This is the code to get the links:
private List<string> getLinks(HtmlAgilityPack.HtmlDocument document)
{
List<string> mainLinks = new List<string>();
var linkNodes = document.DocumentNode.SelectNodes("//a[@href]");
if (linkNodes != null)
{
foreach (HtmlNode link in linkNodes)
{
var href = link.Attributes["href"].Value;
mainLinks.Add(href);
}
}
return mainLinks;
}
Sometimes the links im getting are starting like "/" or:
"/videos?feature=mh" Or "//www.youtube.com/my_videos_upload"
Im not sure if just "/" meaning a proper site or a site that start with "/videoes?... Or "//www.youtube...
I need to get each time the links from a website that start with http or https maybe just www also count as a proper site. The question is what i define as a proper site address and a link and whats not ?

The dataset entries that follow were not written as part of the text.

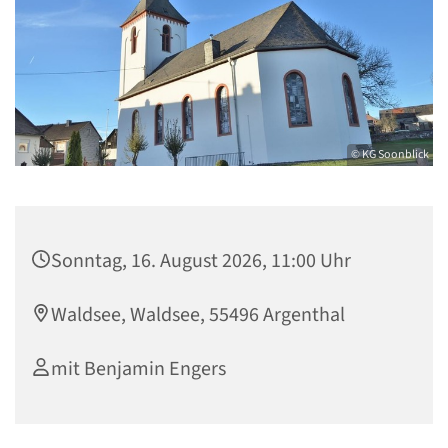
© KG Soonblick
Sonntag, 16. August 2026, 11:00 Uhr
Waldsee, Waldsee, 55496 Argenthal
mit Benjamin Engers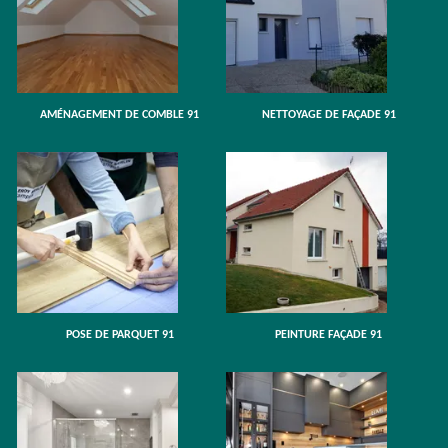
AMÉNAGEMENT DE COMBLE 91
NETTOYAGE DE FAÇADE 91
POSE DE PARQUET 91
PEINTURE FAÇADE 91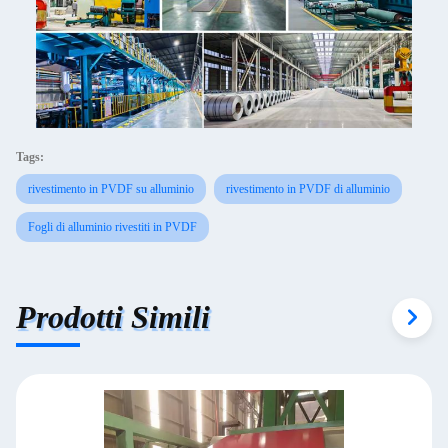
Tags:
rivestimento in PVDF su alluminio
rivestimento in PVDF di alluminio
Fogli di alluminio rivestiti in PVDF
Prodotti Simili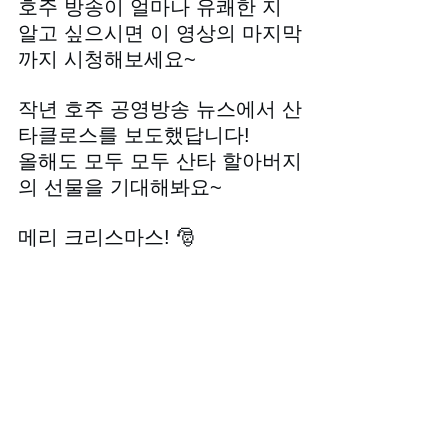
호주 방송이 얼마나 유쾌한 지 
알고 싶으시면 이 영상의 마지막
까지 시청해보세요~
작년 호주 공영방송 뉴스에서 산
타클로스를 보도했답니다!
올해도 모두 모두 산타 할아버지
의 선물을 기대해봐요~
메리 크리스마스! 🎅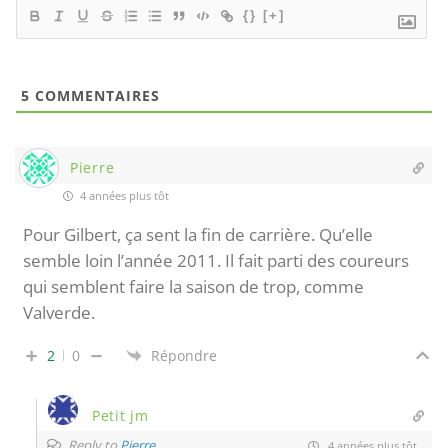
{}
[+]
5
COMMENTAIRES
Pierre
4 années plus tôt
Pour Gilbert, ça sent la fin de carrière. Qu’elle
semble loin l’année 2011. Il fait parti des coureurs
qui semblent faire la saison de trop, comme
Valverde.
2
0
Répondre
Petit jm
Reply to
Pierre
4 années plus tôt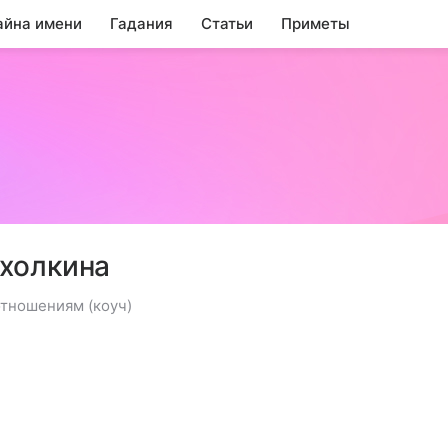
айна имени
Гадания
Статьи
Приметы
ахолкина
отношениям (коуч)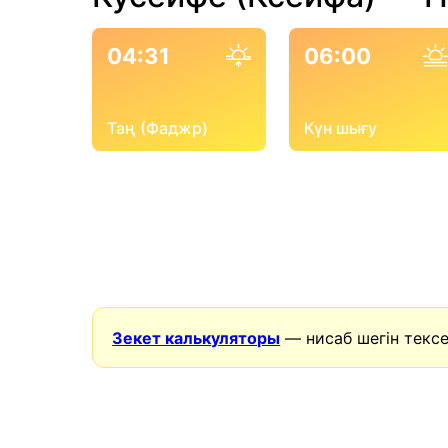
04:31
06:00
Таң (Фаджр)
Күн шығу
Зекет калькуляторы
— нисаб шегін тексе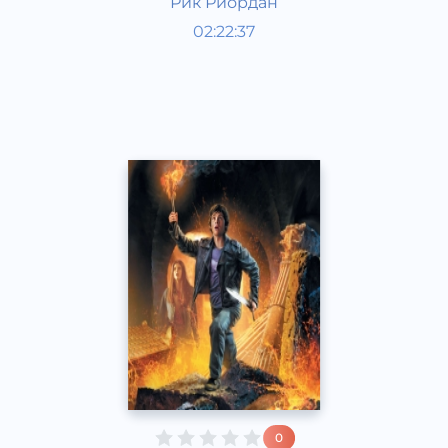
Рик Риордан
Мировая литература
02:22:37
Русский
Acapella
2017 год
0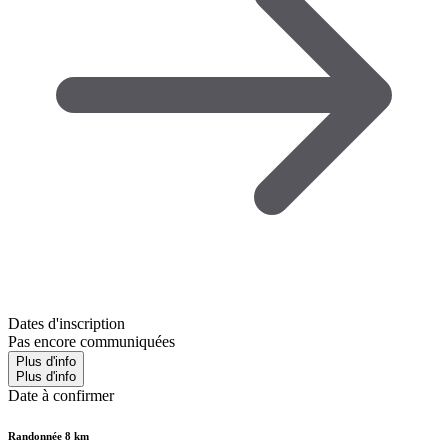
Dates d'inscription
Pas encore communiquées
Plus d'info
Plus d'info
Date à confirmer
Randonnée 8 km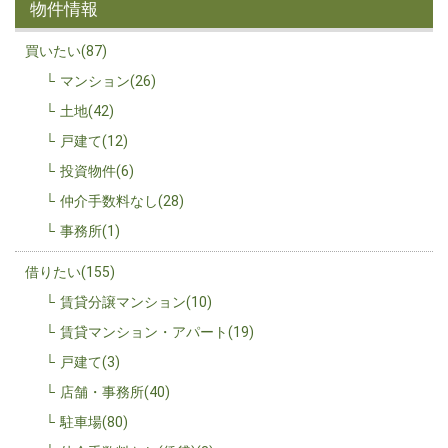
物件情報
買いたい(87)
マンション(26)
土地(42)
戸建て(12)
投資物件(6)
仲介手数料なし(28)
事務所(1)
借りたい(155)
賃貸分譲マンション(10)
賃貸マンション・アパート(19)
戸建て(3)
店舗・事務所(40)
駐車場(80)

Im sure my getLinks function is not good the code is not the proper way it should be.
This is how im adding the links to the List:
private List<string> test(string url, int levels , DoWorkEventArgs eve)
{
HtmlAgilityPack.HtmlDocument doc;
HtmlWeb hw = new HtmlWeb();
List<string> webSites;// = new List<string>();
List<string> csFiles = new List<string>();
try
{
doc = hw.Load(url);
webSites = getLinks(doc);
webSites is a List After few times i see in the List sites like "/" or as above "//videoes... or "//www....